After having advanced three Steps, let him stop, and turn him; you will by these means support him, and take him off from any ill Designs, which the Treatment you are obliged to observe towards him, in order to make him stop and go backward with Precision and Order, might otherwise give rise to.—After having turned him, make him go backward, you will prevent his having too great Desire of going too soon from the Place where he stopp'd, as well as from that to which he turned.

The Moment the Stop is made, give him his Bridle; by stopping you have augmented the Degree of the Apuy in the Horse's Mouth; you must increase it still more, in order to make him go backwards; hence a hard Hand and bad Mouth.

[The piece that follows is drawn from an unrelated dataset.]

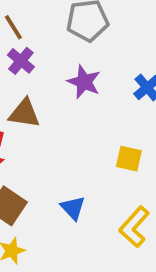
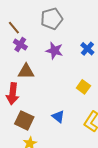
yellow square: (129, 159) -> (83, 87), turned 32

This Reasoning is plain, and these Principles are true; notwithstanding which, there are few Horsemen who attend to it, either because they never think and reflect, or else that the Force of bad Habits overcomes them.

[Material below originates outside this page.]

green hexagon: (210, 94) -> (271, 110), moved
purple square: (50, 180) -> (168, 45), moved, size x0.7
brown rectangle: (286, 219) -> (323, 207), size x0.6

This Lesson, if well weigh'd and given properly, is a necessary and certain Method of teaching Horses to make a good Stop, of rendering them light and obedient when they pull or are beyond the Degree of what is call'd full in the Hand.—But if given improperly, or if too often repeated, it then grows to be a Habit, and a Habit is no Correction. Never practise it long with Horses who are hot, and who have hard Mouths, their Impatience and Heat, join'd to Habit and Custom, would prevent them from knowing the Cause, and feeling the Effects. It is the same with those who have short Fore-hands; for as they are generally thick-shoulder'd and heavy, the Difficulty they feel to collect themselves upon their Haunches, naturally disposes them to press the Branches of the Bit against their Chest, by which means this Lesson becomes quite ineffectual.


CHAP. VII.
Of the uniting or putting a Horse together.

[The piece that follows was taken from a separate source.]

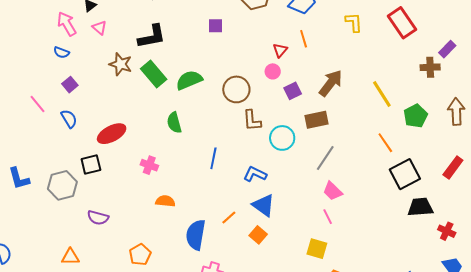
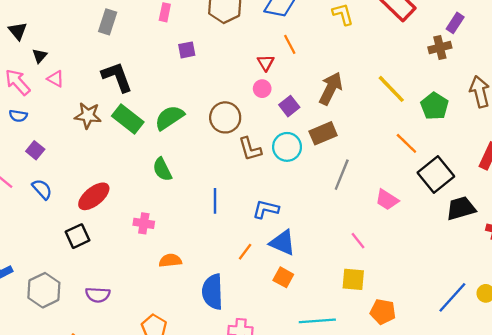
black L-shape: (152, 37) -> (117, 77), turned -88
cyan circle: (282, 138) -> (287, 147), moved
gray hexagon: (62, 185) -> (44, 290), moved
pink trapezoid: (333, 191) -> (387, 200), moved
orange line: (229, 217) -> (245, 252), moved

The End which the Horseman proposes to attain by his Art, is to give to the Horses, which he undertakes, the Union, without which, no Horse can be said to be perfectly drest; every one allows that the whole of the Art depends upon this, yet few People reason or act from Principles and Theory, but trust entirely to Practice; hence it follows, that they must work upon Foundations false and uncertain, and so thick is the Darkness in which they wander, that it is difficult to find any one who is able to define this Term of uniting or putting a Horse together, which is yet so constantly in the Mouth of every Body; I will undertake, however, to give a clear and distinct Idea of it; and for that Purpose shall treat it with Order and Method.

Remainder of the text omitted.